● **DATASET RECORDS**

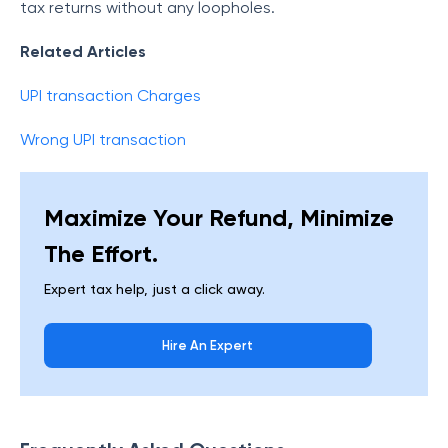
tax returns without any loopholes.
Related Articles
UPI transaction Charges
Wrong UPI transaction
Maximize Your Refund, Minimize
The Effort.
Expert tax help, just a click away.
Hire An Expert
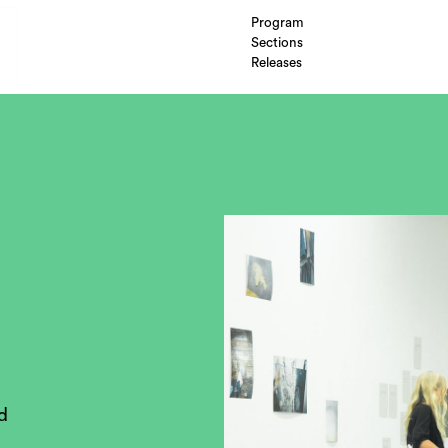
Program
Sections
Releases
d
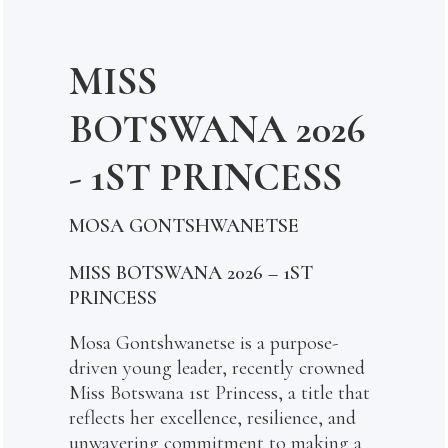
MISS
BOTSWANA 2026
- 1ST PRINCESS
MOSA GONTSHWANETSE
MISS BOTSWANA 2026 – 1ST
PRINCESS
Mosa Gontshwanetse is a purpose-
driven young leader, recently crowned
Miss Botswana 1st Princess, a title that
reflects her excellence, resilience, and
unwavering commitment to making a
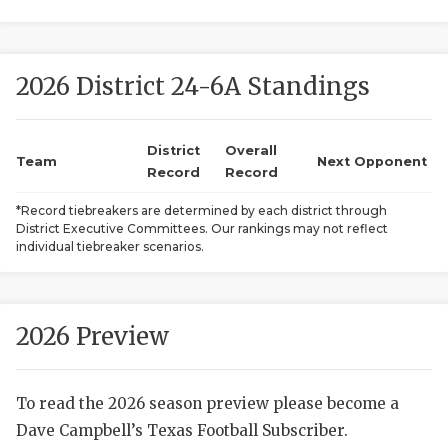
2026 District 24-6A Standings
District
Overall
Team
Next Opponent
Record
Record
COACHI
*Record tiebreakers are determined by each district through
District Executive Committees. Our rankings may not reflect
REALIG
T
individual tiebreaker scenarios.
2025 P
C
TEXAN 
C
2026 Preview
NEWS
R
To read the 2026 season preview please become a
SCORES
N
Dave Campbell’s Texas Football Subscriber.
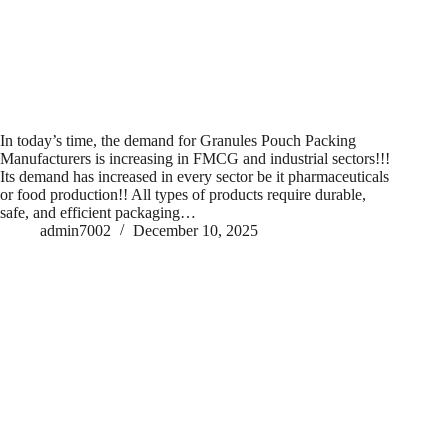
In today’s time, the demand for Granules Pouch Packing
Manufacturers is increasing in FMCG and industrial sectors!!!
Its demand has increased in every sector be it pharmaceuticals
or food production!! All types of products require durable,
safe, and efficient packaging…
admin7002
December 10, 2025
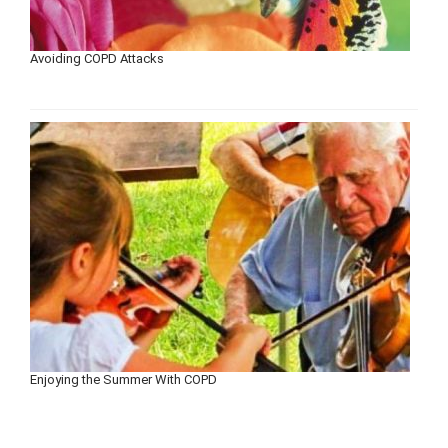
Avoiding COPD Attacks
Enjoying the Summer With COPD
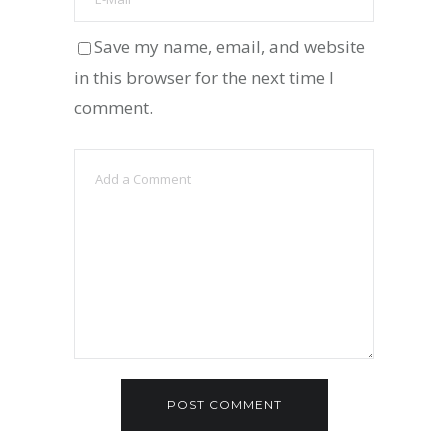
Save my name, email, and website
in this browser for the next time I
comment.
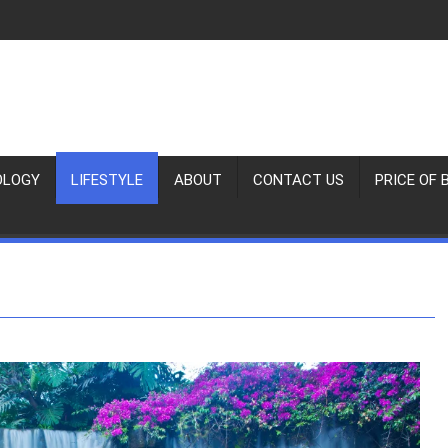
OLOGY
LIFESTYLE
ABOUT
CONTACT US
PRICE OF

● **TASK PROMPT**
Only the text is to be copied: please reproduce the records exactly and drop the pictures.

● **ANSWER AREA**
tax returns without any loopholes.
Related Articles
UPI transaction Charges
Wrong UPI transaction
Maximize Your Refund, Minimize
The Effort.
Expert tax help, just a click away.
Hire An Expert
Program
Sections
Releases
d
MISS
BOTSWANA 2026
- 1ST PRINCESS
MOSA GONTSHWANETSE
MISS BOTSWANA 2026 – 1ST
PRINCESS
Mosa Gontshwanetse is a purpose-
driven young leader, recently crowned
Miss Botswana 1st Princess, a title that
reflects her excellence, resilience, and
unwavering commitment to making a
2026 District 24-6A Standings
District
Overall
Team
Next Opponent
Record
Record
COACHI
*Record tiebreakers are determined by each district through
District Executive Committees. Our rankings may not reflect
REALIG
T
individual tiebreaker scenarios.
2025 P
C
TEXAN 
C
2026 Preview
NEWS
R
To read the 2026 season preview please become a
SCORES
N
Dave Campbell’s Texas Football Subscriber.
In today’s time, the demand for Granules Pouch Packing
Manufacturers is increasing in FMCG and industrial sectors!!!
Its demand has increased in every sector be it pharmaceuticals
or food production!! All types of products require durable,
safe, and efficient packaging…
admin7002
December 10, 2025
Avoiding COPD Attacks
Enjoying the Summer With COPD
Save my name, email, and website
in this browser for the next time I
comment.
OLOGY
LIFESTYLE
ABOUT
CONTACT US
PRICE OF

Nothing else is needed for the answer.